(Stored data entries)
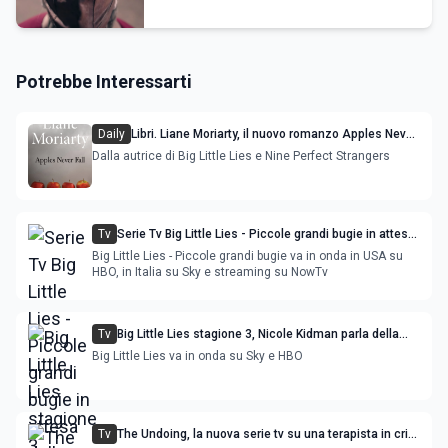
Potrebbe Interessarti
Daily
Libri. Liane Moriarty, il nuovo romanzo Apples Never
Fall
Dalla autrice di Big Little Lies e Nine Perfect Strangers
Tv
Serie Tv Big Little Lies - Piccole grandi bugie in attesa
della terza stagione.
Big Little Lies - Piccole grandi bugie va in onda in USA su
HBO, in Italia su Sky e streaming su NowTv
Tv
Big Little Lies stagione 3, Nicole Kidman parla della
serie tv
Big Little Lies va in onda su Sky e HBO
Tv
The Undoing, la nuova serie tv su una terapista in crisi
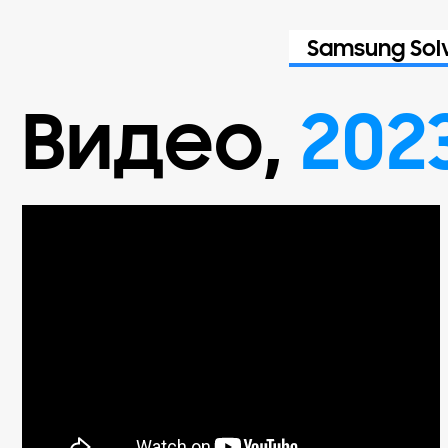
Samsung Sol
Видео
,
202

Problem details: Match on "stagione": copy every line in the records that has it.

Expected answer:
della terza stagione.
Big Little Lies stagione 3, Nicole Kidman parla della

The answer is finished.